デ・ラ・エスプリエラ氏は金曜日、カリのピチンチャ連隊軍基地で演説し、「国民に強いメッセージを送る。秩序、権威、自由を回復する時が来た」と述べ、米国が決選投票前に支持を表明したことを追記した。
治安部隊への明確な指示
集まった兵士に対し、デ・ラ・エスプリエラ氏は「犯罪組織やナルコテロリスト勢力は、法治国家に従うか、コロンビア国家と治安部隊の断固とした対応に直面するかの二択がある」と述べた。武装勢力との平和交済の選択肢は「完全に尽きた」とも述べた。
米国務省は25日、声明を発表し、「この新たなパートナーシップの柱として、米国は議会と協力して、デ・ラ・エスプリエラ政権が共通の目標を達成するための支援として10億ドルを提供する計画を発表する予定だ」と述べた。
ラテンアメリカの右傾化
デ・ラ・エスプリエラ氏の当選は、ラテンアメリカ全体での右傾化の一環である。ペルー、アルゼンチン、チリ、エクアドル、ボリビア、パナマでは、弱い経済と増加する犯罪が有権者の優先事項を変え、極右候補が右翼民族主義の台頭の中で支持を得ている。

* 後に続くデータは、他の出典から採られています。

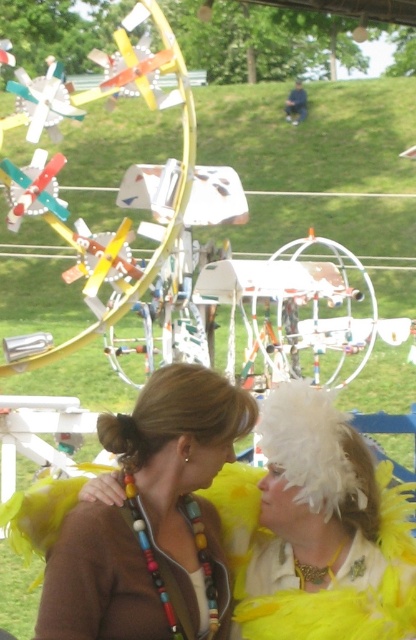 Who is more forward, (136,547) or (356,548)?

Point (136,547)

Between brown beaded necklace at center and white feathered headdress at upper center, which one has less height?

With less height is white feathered headdress at upper center.

The image size is (416, 640). What do you see at coordinates (151, 520) in the screenshot? I see `brown beaded necklace at center` at bounding box center [151, 520].

Find the location of a particular element. This screenshot has width=416, height=640. brown beaded necklace at center is located at coordinates (151, 520).

Does white feathered headdress at upper center appear under brown hair bun at center?

Indeed, white feathered headdress at upper center is positioned under brown hair bun at center.

Who is more distant from viewer, (292, 483) or (101, 429)?

Point (292, 483)

Where is `white feathered headdress at upper center`? This screenshot has height=640, width=416. white feathered headdress at upper center is located at coordinates (316, 522).

Find the location of a particular element. white feathered headdress at upper center is located at coordinates (316, 522).

Is brown beaded necklace at center positioned before brown hair bun at center?

Yes.

Locate an element on the screen. This screenshot has height=640, width=416. brown beaded necklace at center is located at coordinates (151, 520). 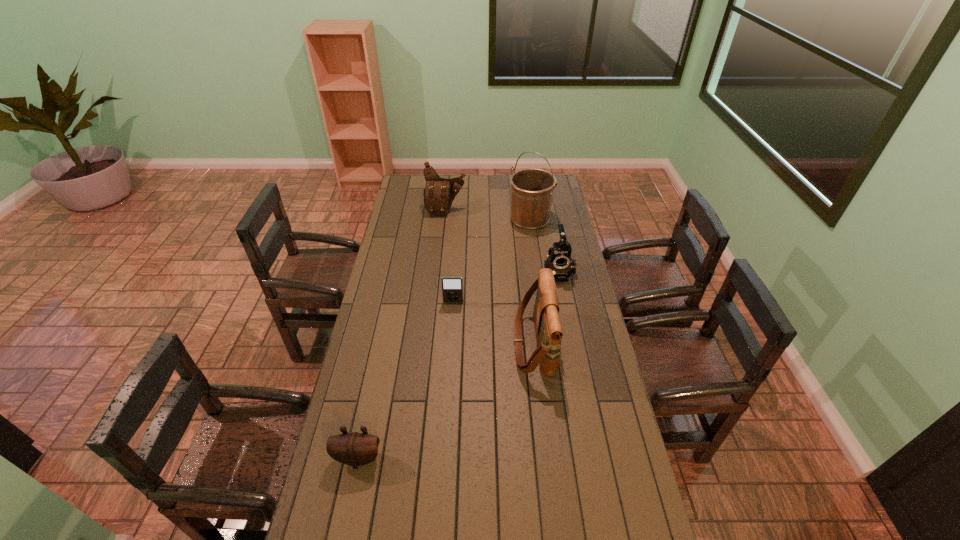 Where is `vacant space that's between the fourth tallest object and the leftmost object`? This screenshot has width=960, height=540. vacant space that's between the fourth tallest object and the leftmost object is located at coordinates (458, 365).

This screenshot has width=960, height=540. In order to click on free space between the left shoulder bag and the fourth farthest object in this screenshot , I will do `click(449, 256)`.

Where is `vacant region between the fourth farthest object and the farther shoulder bag`? This screenshot has height=540, width=960. vacant region between the fourth farthest object and the farther shoulder bag is located at coordinates (449, 256).

I want to click on unoccupied position between the bucket and the left shoulder bag, so click(x=488, y=214).

Identify which object is located as the fourth nearest to the leftmost object. Please provide its 2D coordinates. Your answer should be formatted as a tuple, i.e. [(x, y)], where the tuple contains the x and y coordinates of a point satisfying the conditions above.

[(532, 189)]

Where is `the fifth closest object to the third nearest object`? The width and height of the screenshot is (960, 540). the fifth closest object to the third nearest object is located at coordinates (355, 449).

At what (x,y) coordinates should I click in order to perform the action: click on free spot that satisfies the following two spatial constraints: 1. on the lens mount of the camcorder; 2. on the front-facing side of the nearer shoulder bag. Please return your answer as a coordinate pair (x, y). Looking at the image, I should click on (571, 343). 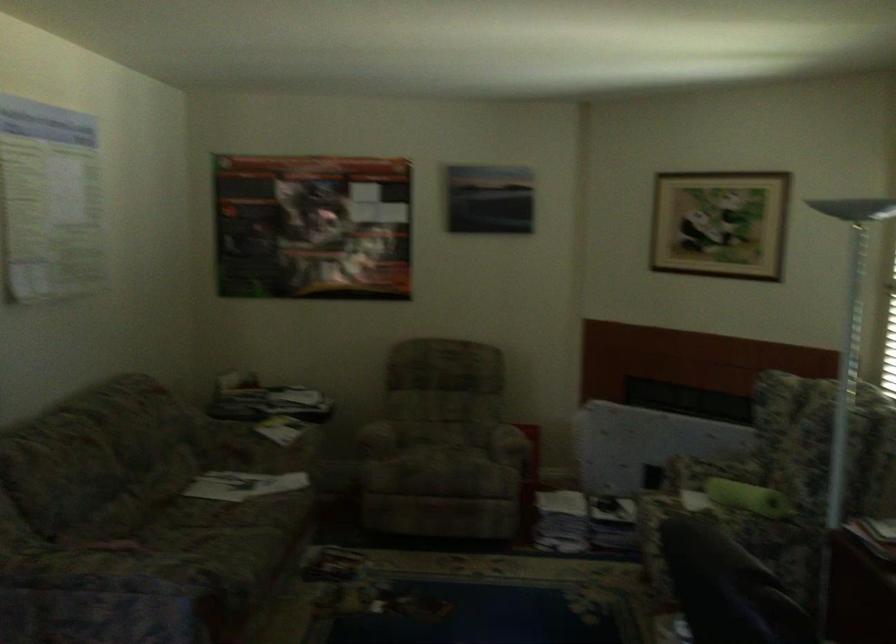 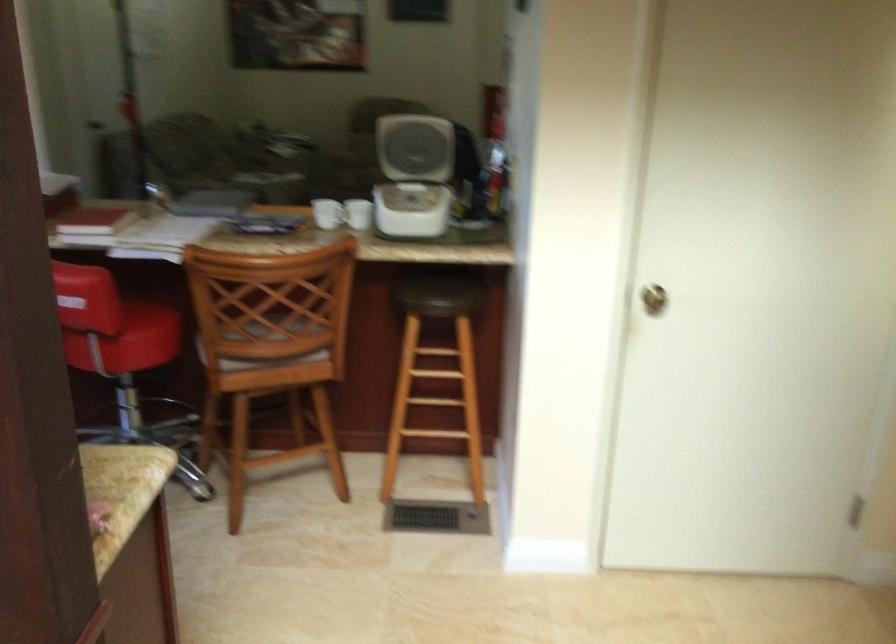 Question: I am providing you with two images of the same scene from different viewpoints. Which of the following objects are not visible in image2?

Choices:
 (A) stool sitting surface
 (B) chair armrest
 (C) red blocky toy
 (D) white appliance lid

Answer: (B) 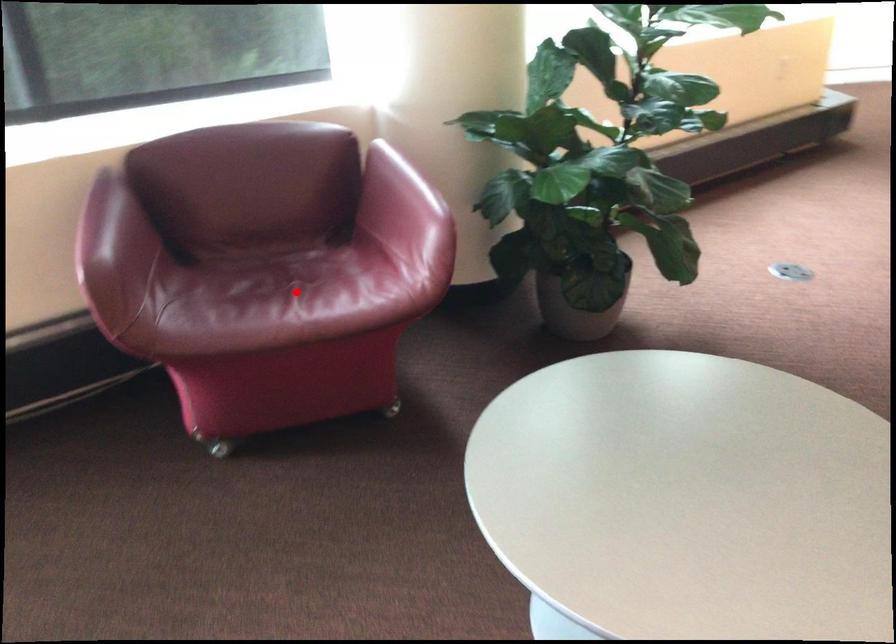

分析家は、デ・ラ・エスプリエラ氏が一部の政策は政令で推し進められるが、多くの提案は分裂した議会の支持が必要で、交渉の過程で水を差される可能性があると指摘している。
新大統領は「違法作物の禍を断固として根絶する」と誓い、人体や環境への影響を出さない空中散布除草剤を使ってコカ(コカインの原料)を破壊すると述べた。就任早々、トランプが設立した「アメリカの盾」プログラムにコロンビアを加盟させる予定だと述べた。

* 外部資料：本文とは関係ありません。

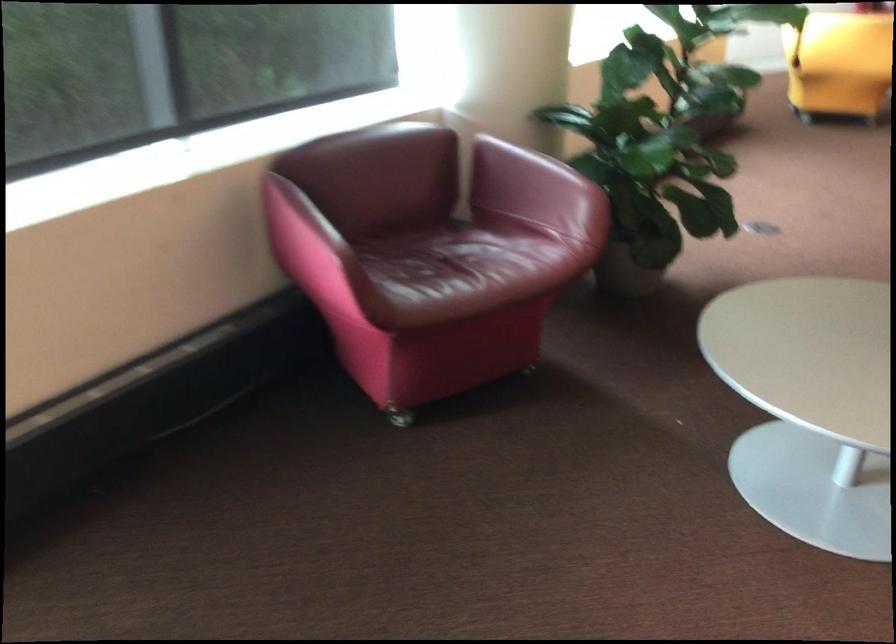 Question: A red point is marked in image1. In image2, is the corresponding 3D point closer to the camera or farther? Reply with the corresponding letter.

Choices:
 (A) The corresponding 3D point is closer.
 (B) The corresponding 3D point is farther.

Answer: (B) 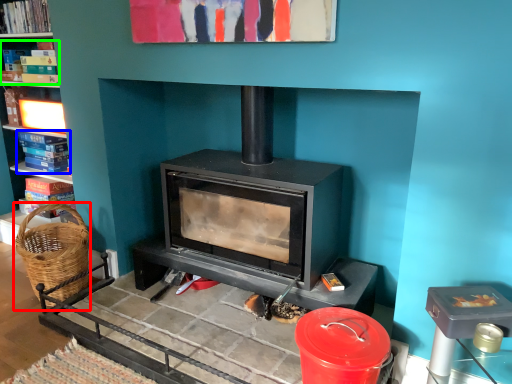 Question: Which is nearer to the basket (highlighted by a red box)? book (highlighted by a blue box) or book (highlighted by a green box).

Choices:
 (A) book
 (B) book

Answer: (A) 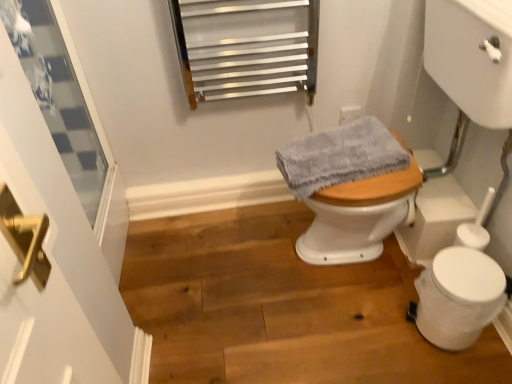 Where is `wooden floor at center`? Image resolution: width=512 pixels, height=384 pixels. wooden floor at center is located at coordinates (281, 307).

You are a GUI agent. You are given a task and a screenshot of the screen. Output one action in this format:
    pyautogui.click(x=<x>, y=<y>)
    Task: Click on the white plastic toilet bowl at lower right
    
    Given the screenshot: What is the action you would take?
    pyautogui.click(x=458, y=297)

Measure the distance between white plastic toilet bowl at lower right and camera.

They are 1.22 meters apart.

Where is `clear glass window at upper left`? clear glass window at upper left is located at coordinates (58, 95).

Consider the image. From the image's perspective, does wooden floor at center appear higher than clear glass window at upper left?

No, from the image's perspective, wooden floor at center is not above clear glass window at upper left.

Where is `window above the wooden floor at center (from the image's perspective)`? window above the wooden floor at center (from the image's perspective) is located at coordinates (58, 95).

Looking at this image, between wooden floor at center and clear glass window at upper left, which one has larger width?

wooden floor at center is wider.

Between wooden floor at center and clear glass window at upper left, which one has smaller size?

Smaller between the two is clear glass window at upper left.

Considering the sizes of wooden floor at center and gray fabric at center in the image, is wooden floor at center wider or thinner than gray fabric at center?

Considering their sizes, wooden floor at center looks broader than gray fabric at center.

Is point (412, 361) positioned after point (349, 199)?

Yes, it is.

In the scene shown: Is wooden floor at center oriented away from gray fabric at center?

No.

How many degrees apart are the facing directions of wooden floor at center and gray fabric at center?

The angular difference between wooden floor at center and gray fabric at center is 83 degrees.

Which object is closer to the camera taking this photo, white plastic toilet bowl at lower right or clear glass window at upper left?

Positioned in front is clear glass window at upper left.

Which of these two, white plastic toilet bowl at lower right or clear glass window at upper left, is bigger?

With larger size is clear glass window at upper left.

From the image's perspective, is white plastic toilet bowl at lower right above clear glass window at upper left?

No.

Is white plastic toilet bowl at lower right outside of clear glass window at upper left?

Indeed, white plastic toilet bowl at lower right is completely outside clear glass window at upper left.

Relative to wooden floor at center, is clear glass window at upper left in front or behind?

In the image, clear glass window at upper left appears in front of wooden floor at center.

Is clear glass window at upper left wider or thinner than wooden floor at center?

clear glass window at upper left is thinner than wooden floor at center.

Considering the positions of objects clear glass window at upper left and wooden floor at center in the image provided, who is more to the right, clear glass window at upper left or wooden floor at center?

Positioned to the right is wooden floor at center.

Is clear glass window at upper left beside wooden floor at center?

No, clear glass window at upper left is not beside wooden floor at center.

In the scene shown: Considering the sizes of objects white glossy sink at right and clear glass window at upper left in the image provided, who is thinner, white glossy sink at right or clear glass window at upper left?

clear glass window at upper left is thinner.

In the scene shown: Is white glossy sink at right facing away from clear glass window at upper left?

No, white glossy sink at right is not facing away from clear glass window at upper left.

Relative to clear glass window at upper left, is white glossy sink at right in front or behind?

Visually, white glossy sink at right is located in front of clear glass window at upper left.

From the image's perspective, relative to clear glass window at upper left, is white glossy sink at right above or below?

Based on their image positions, white glossy sink at right is located beneath clear glass window at upper left.

Consider the image. Considering the positions of objects white glossy sink at right and wooden floor at center in the image provided, who is more to the right, white glossy sink at right or wooden floor at center?

white glossy sink at right.

Is white glossy sink at right positioned far away from wooden floor at center?

That's not correct — white glossy sink at right is a little close to wooden floor at center.

From the image's perspective, does white glossy sink at right appear lower than wooden floor at center?

No, from the image's perspective, white glossy sink at right is not beneath wooden floor at center.

Is white glossy sink at right aimed at wooden floor at center?

Yes, white glossy sink at right faces towards wooden floor at center.

Based on the photo, is the depth of white plastic toilet bowl at lower right greater than that of gray fabric at center?

No.

From a real-world perspective, which is physically above, white plastic toilet bowl at lower right or gray fabric at center?

gray fabric at center, from a real-world perspective.

The image size is (512, 384). In order to click on toilet above the white plastic toilet bowl at lower right (from the image's perspective) in this screenshot , I will do `click(350, 190)`.

Considering the sizes of white plastic toilet bowl at lower right and gray fabric at center in the image, is white plastic toilet bowl at lower right taller or shorter than gray fabric at center?

In the image, white plastic toilet bowl at lower right appears to be taller than gray fabric at center.

This screenshot has width=512, height=384. What are the coordinates of `stairwell below the clear glass window at upper left (from a real-world perspective)` in the screenshot? It's located at (281, 307).

Locate an element on the screen. This screenshot has width=512, height=384. toilet that is above the wooden floor at center (from the image's perspective) is located at coordinates (350, 190).

Estimate the real-world distances between objects in this image. Which object is further from gray fabric at center, white glossy sink at right or white plastic toilet bowl at lower right?

white plastic toilet bowl at lower right.

Based on their spatial positions, is white glossy sink at right or wooden floor at center closer to white plastic toilet bowl at lower right?

white glossy sink at right is positioned closer to the anchor white plastic toilet bowl at lower right.

Estimate the real-world distances between objects in this image. Which object is closer to wooden floor at center, white plastic toilet bowl at lower right or clear glass window at upper left?

white plastic toilet bowl at lower right lies closer to wooden floor at center than the other object.

Looking at the image, which one is located closer to white glossy sink at right, clear glass window at upper left or gray fabric at center?

gray fabric at center is positioned closer to the anchor white glossy sink at right.

Which object lies nearer to the anchor point gray fabric at center, clear glass window at upper left or white glossy sink at right?

white glossy sink at right is positioned closer to the anchor gray fabric at center.

Estimate the real-world distances between objects in this image. Which object is closer to clear glass window at upper left, white plastic toilet bowl at lower right or white glossy sink at right?

white glossy sink at right is closer to clear glass window at upper left.

Looking at the image, which one is located further to clear glass window at upper left, gray fabric at center or white glossy sink at right?

white glossy sink at right lies further to clear glass window at upper left than the other object.

Considering their positions, is clear glass window at upper left positioned closer to white plastic toilet bowl at lower right than white glossy sink at right?

white glossy sink at right lies closer to white plastic toilet bowl at lower right than the other object.

This screenshot has width=512, height=384. In order to click on stairwell between clear glass window at upper left and white plastic toilet bowl at lower right in the horizontal direction in this screenshot , I will do `click(281, 307)`.

At what (x,y) coordinates should I click in order to perform the action: click on toilet between clear glass window at upper left and white glossy sink at right. Please return your answer as a coordinate pair (x, y). This screenshot has height=384, width=512. Looking at the image, I should click on (350, 190).

In order to click on toilet that lies between white glossy sink at right and white plastic toilet bowl at lower right from top to bottom in this screenshot , I will do `click(350, 190)`.

The height and width of the screenshot is (384, 512). What are the coordinates of `toilet bowl between white glossy sink at right and wooden floor at center in the up-down direction` in the screenshot? It's located at (458, 297).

就任前、デ・ラ・エスプリエラ氏はスペイン国王とアルゼンチン、エクアドル、チリ、パラグアイ、パナマの各大統領と二国間会談をした。FIFAの危機に揺れるギアニ・インファンティノ会長も出席し、米国からは副司法長官トッド・ブランチ氏を先頭にした使節団が参加した。

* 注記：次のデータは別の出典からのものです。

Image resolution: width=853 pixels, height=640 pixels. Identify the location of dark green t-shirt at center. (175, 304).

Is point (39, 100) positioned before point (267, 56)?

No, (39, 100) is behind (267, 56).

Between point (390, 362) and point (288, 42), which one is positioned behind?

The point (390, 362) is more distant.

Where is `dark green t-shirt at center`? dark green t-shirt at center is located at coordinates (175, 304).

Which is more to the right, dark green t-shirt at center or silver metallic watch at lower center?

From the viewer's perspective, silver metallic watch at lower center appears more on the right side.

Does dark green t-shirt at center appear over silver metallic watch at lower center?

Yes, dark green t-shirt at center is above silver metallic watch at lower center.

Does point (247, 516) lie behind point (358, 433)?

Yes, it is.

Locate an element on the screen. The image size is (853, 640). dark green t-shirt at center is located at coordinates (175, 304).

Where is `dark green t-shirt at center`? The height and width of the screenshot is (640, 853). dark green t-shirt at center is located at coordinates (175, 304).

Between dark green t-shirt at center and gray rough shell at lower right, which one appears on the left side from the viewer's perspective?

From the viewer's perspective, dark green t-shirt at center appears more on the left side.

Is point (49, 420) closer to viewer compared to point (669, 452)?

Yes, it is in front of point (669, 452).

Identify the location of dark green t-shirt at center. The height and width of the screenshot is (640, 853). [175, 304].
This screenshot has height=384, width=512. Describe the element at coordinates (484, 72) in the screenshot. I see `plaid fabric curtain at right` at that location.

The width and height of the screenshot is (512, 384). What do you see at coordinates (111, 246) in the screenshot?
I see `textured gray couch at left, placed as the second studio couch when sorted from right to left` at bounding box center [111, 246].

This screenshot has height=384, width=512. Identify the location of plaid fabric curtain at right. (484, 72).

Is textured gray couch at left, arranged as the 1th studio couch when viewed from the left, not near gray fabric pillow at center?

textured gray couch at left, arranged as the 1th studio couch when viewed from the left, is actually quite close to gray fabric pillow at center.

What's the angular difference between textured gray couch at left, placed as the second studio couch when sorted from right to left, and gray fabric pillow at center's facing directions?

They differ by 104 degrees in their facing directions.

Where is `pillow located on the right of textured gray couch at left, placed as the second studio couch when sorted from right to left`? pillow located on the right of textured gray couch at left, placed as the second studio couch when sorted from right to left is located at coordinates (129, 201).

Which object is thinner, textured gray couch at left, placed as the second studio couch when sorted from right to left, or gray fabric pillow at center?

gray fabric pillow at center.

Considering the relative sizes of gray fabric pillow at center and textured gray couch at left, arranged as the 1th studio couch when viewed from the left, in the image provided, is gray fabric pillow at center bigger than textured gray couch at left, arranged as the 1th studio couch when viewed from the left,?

デ・ラ・エスプリエラ氏は、新政権の勝利を承認していない前大統領グスターボ・ペトロ氏を武装勢力の拡大の原因にしている。決選投票では、ペトロ氏の盟友で左翼の上院議員イヴァン・セペダ氏に僅差で勝利した。
セペダ氏は25日、バランキーヤで午前中にデモを主催し、反対派は民主主義を守るための活動を進めると述べ、平和的な市民不服従を呼びかけた。